[Exercise brief]: Your task is to filter the entries and copy every line containing the string "Accelerator".

[The input]:
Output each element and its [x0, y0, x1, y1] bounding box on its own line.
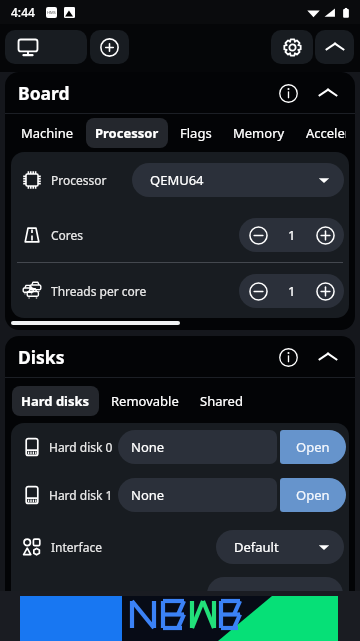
- button[interactable]: Add: [90, 30, 129, 64]
- button[interactable]: Display tab: [5, 30, 87, 64]
- button[interactable]: Increase: [306, 274, 344, 308]
- staticText: 4:44: [11, 4, 35, 20]
- button[interactable]: Info: [269, 74, 307, 112]
- button[interactable]: Memory: [224, 118, 294, 148]
- button[interactable]: Shared: [191, 386, 252, 416]
- button[interactable]: Decrease: [239, 274, 277, 308]
- staticText: Hard disks: [21, 392, 90, 410]
- staticText: 1: [288, 282, 296, 300]
- staticText: Processor: [95, 124, 159, 142]
- button[interactable]: Hard disks: [12, 386, 99, 416]
- button[interactable]: None: [118, 478, 277, 512]
- button[interactable]: QEMU64: [132, 163, 344, 197]
- button[interactable]: Increase: [306, 218, 344, 252]
- staticText: Cores: [51, 227, 84, 243]
- staticText: Threads per core: [51, 283, 147, 299]
- button[interactable]: Open: [280, 478, 346, 512]
- staticText: Default: [234, 538, 279, 556]
- button[interactable]: Flags: [171, 118, 221, 148]
- button[interactable]: Hard disk 1: [11, 471, 349, 519]
- button[interactable]: None: [118, 430, 277, 464]
- staticText: None: [131, 438, 165, 456]
- staticText: Machine: [21, 124, 74, 142]
- button[interactable]: Hard disk 0: [11, 423, 349, 471]
- button[interactable]: Collapse section: [309, 338, 347, 376]
- button[interactable]: Interface: [11, 519, 349, 574]
- staticText: Board: [18, 81, 70, 105]
- button[interactable]: [11, 574, 349, 614]
- staticText: Flags: [180, 124, 212, 142]
- staticText: Hard disk 0: [49, 439, 113, 455]
- button[interactable]: Info: [269, 338, 307, 376]
- staticText: Hard disk 1: [49, 487, 113, 503]
- staticText: Interface: [51, 539, 102, 555]
- staticText: QEMU64: [150, 171, 204, 189]
- staticText: None: [131, 486, 165, 504]
- button[interactable]: Default: [216, 530, 344, 564]
- button[interactable]: Collapse: [315, 30, 354, 64]
- staticText: Open: [296, 438, 330, 456]
- button[interactable]: Open: [280, 430, 346, 464]
- button[interactable]: Threads per core: [11, 263, 349, 318]
- button[interactable]: Accelerator: [297, 118, 355, 148]
- button[interactable]: Decrease: [239, 218, 277, 252]
- button[interactable]: Processor: [86, 118, 168, 148]
- button[interactable]: Cores: [11, 207, 349, 262]
- button[interactable]: Removable: [102, 386, 188, 416]
- staticText: Open: [296, 486, 330, 504]
- staticText: Disks: [18, 345, 65, 369]
- staticText: Accelerator: [306, 124, 346, 142]
- button[interactable]: Collapse section: [309, 74, 347, 112]
- button[interactable]: Machine: [12, 118, 83, 148]
- staticText: Removable: [111, 392, 179, 410]
- staticText: Shared: [200, 392, 243, 410]
- staticText: Processor: [51, 172, 107, 188]
- button[interactable]: Processor: [11, 152, 349, 207]
- staticText: 1: [288, 226, 296, 244]
- button[interactable]: Settings: [271, 30, 313, 64]
- staticText: HMS: [47, 10, 56, 15]
- staticText: Memory: [233, 124, 285, 142]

[Solution to the problem]:
- button[interactable]: Accelerator: [297, 118, 355, 148]
- staticText: Accelerator: [306, 124, 346, 142]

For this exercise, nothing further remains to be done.